I’ve been in UNIS for roughly 4 years, and during my time here, many people have came and gone in my life. Being in this unique and diverse environment, I’ve begun to realize that most friendships here can only last up to 3 or 5 years. When I was at my old school, friends stayed with you from elementary to high school, even if you didn’t mean for it to happen. So, I’ve come to realize that UNIS is a place in where you can meet so many talented, smart, and charming personalities, but it is also a place where you will see many people go in just a couple of years.

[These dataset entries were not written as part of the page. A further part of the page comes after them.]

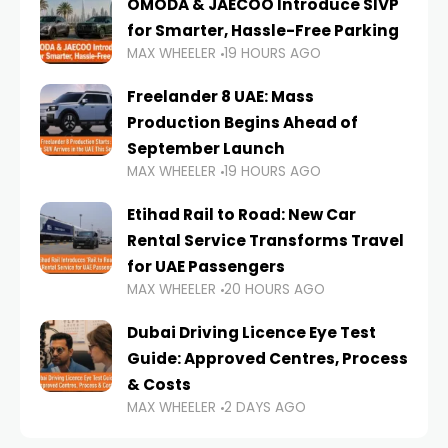
OMODA & JAECOO Introduce SIVP
for Smarter, Hassle-Free Parking
MAX WHEELER
19 HOURS AGO
Freelander 8 UAE: Mass
Production Begins Ahead of
September Launch
MAX WHEELER
19 HOURS AGO
Etihad Rail to Road: New Car
Rental Service Transforms Travel
for UAE Passengers
MAX WHEELER
20 HOURS AGO
Dubai Driving Licence Eye Test
Guide: Approved Centres, Process
& Costs
MAX WHEELER
2 DAYS AGO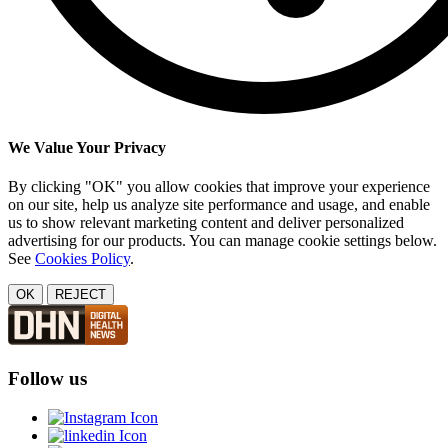
We Value Your Privacy
By clicking "OK" you allow cookies that improve your experience
on our site, help us analyze site performance and usage, and enable
us to show relevant marketing content and deliver personalized
advertising for our products. You can manage cookie settings below.
See
Cookies Policy
.
OK
REJECT
Follow us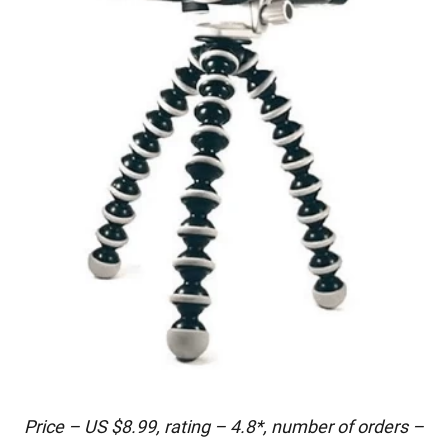
Price – US $8.99, rating – 4.8*, number of orders –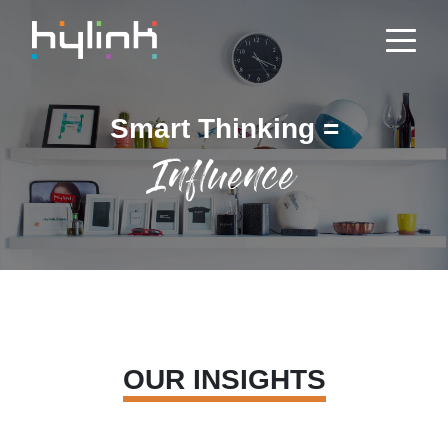
Smart Thinking =
Influence
OUR INSIGHTS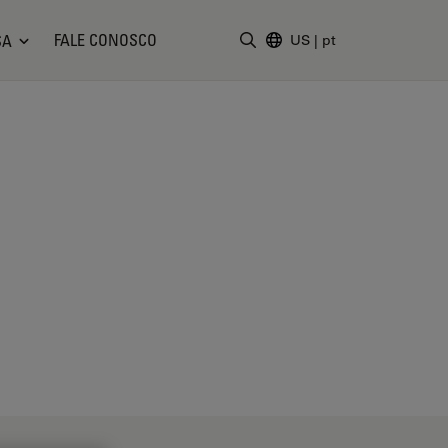
FALE CONOSCO
SA
US
|
pt
Insira o termo da pesquisa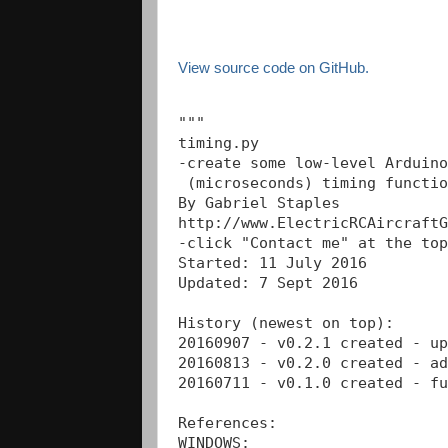
View source code on GitHub.
"""

timing.py

-create some low-level Arduino
 (microseconds) timing functio
By Gabriel Staples

http://www.ElectricRCAircraftG
-click "Contact me" at the top
Started: 11 July 2016 

Updated: 7 Sept 2016 

History (newest on top): 

20160907 - v0.2.1 created - up
20160813 - v0.2.0 created - ad
20160711 - v0.1.0 created - fu
References:

WINDOWS:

When people come into your life, you probably won’t notice it because it usually happens so suddenly that it’s hard to pinpoint the first time they’ve ever sat on the same lunch table as you and sometimes, it’s the same when someone leaves. At first someone leaving seems brisk; the final wave of goodbye makes your legs want to fold in on itself, but you haven’t realized their role in your life yet, so you don’t notice the significance of it all. Then, when you’ve realized that their seat in class is empty and the casual nods across the hallways ceased to come across, it finally hits you; a hole has formed.
Recently, a friend of mine moved away; he was someone who meant a lot to me, someone out of the ordinary. It was the first time that someone close to me moved away, and I didn’t really know how to feel about it. The last time that we saw each other, we hugged and said our final goodbyes, but somehow, I couldn’t find myself teary. I was sad, but not regretful that we didn’t get to spend more time together. I was sort of emotionally empty, in a way that was hard to put into words. A part of me hadn’t accepted that he was leaving yet, so it took me a few days for the fact to finally sink in. When it did, I was suddenly hit by a tsunami of emotions, followed by a short period of depression.
He was a nice and funny guy, who allowed me to ramble about myself most of the time and he made me feel comfortable. But all the while he was there for me, I hadn’t really learn that much about him in return. It’s depressing to think that the only thing I could describe of him is “nice and funny.” Is that how someone who meant a lot to you should be remembered? At school, he gave me the impression that he was always happy and careless, as he roamed through different groups of friends at a time. After he left, I was able to see how much he meant to so many others, and I learned that he was kind, humble, and awkward at most, but also caring and genuine, things which I hadn’t noticed in him before. His life seemed to continuously unfold itself and affect me even after he had gone.
The saying finally became relevant to me: “you don’t know what you have until it’s gone”; and it’s true, you really don’t notice the things that you are blessed with until it has left you. I’ve learned that it shouldn’t be that way, one shouldn’t just miss something only when it’s gone, instead, one should acknowledge and be thankful for it being there in the first place.
Sometimes when I look at people around me, at students who’ve had their best friends leave them, I realized how shallow I have been, this whole time. I could’ve known so many more interesting people, all of whom have always been around me. But I chose not to open up, because I was too centered on my own group of friends and scared of the possibilities of losing someone I cared about. When I started to open up, join more activities in school, and meeting many unique individuals, I realized that it’s never a bad experience to try something new and that we should all do that more often, if not always.
I hope that you are able to sit down, read this, and have a think about the people that you have in your life, and the many others who you have yet to meet. Appreciate what you have, so as not to regret it once it’s gone. There are so many wonderful people in UNIS, and so many activities which you haven’t tried yet, so why not open up and give it a go?